◆ RECORDS TO PROCESS
-- Opening Marker --

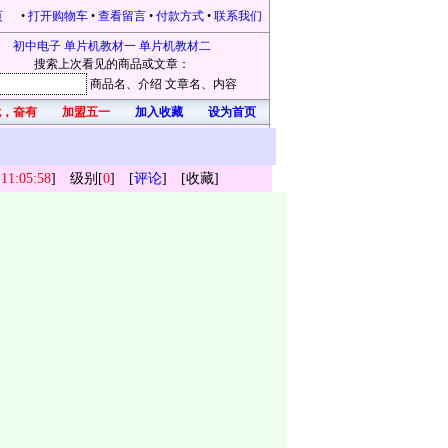
页
•
打开购物车
•
查看留言
•
付款方式
•
联系我们
初中电子
单片机教材一
单片机教材二
搜索上次看见的商品或文章：
商品名
、介绍
文章名
、内容
，奋有所获，开心每一天！凡在本站购物的，均有礼品赠送。本站为感恩新老客户不断
加盟五一
加入收藏
设为首页
 11:05:58
] 级别[
0
] [
评论
] [
收藏
]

-- Closing Marker --

◆ TASK DIRECTIONS
Repeat the material exactly. Any picture in it should be dropped.

◆ EXERCISE SOLUTION
页
•
打开购物车
•
查看留言
•
付款方式
•
联系我们
初中电子
单片机教材一
单片机教材二
搜索上次看见的商品或文章：
商品名
、介绍
文章名
、内容
，奋有所获，开心每一天！凡在本站购物的，均有礼品赠送。本站为感恩新老客户不断
加盟五一
加入收藏
设为首页
 11:05:58
] 级别[
0
] [
评论
] [
收藏
]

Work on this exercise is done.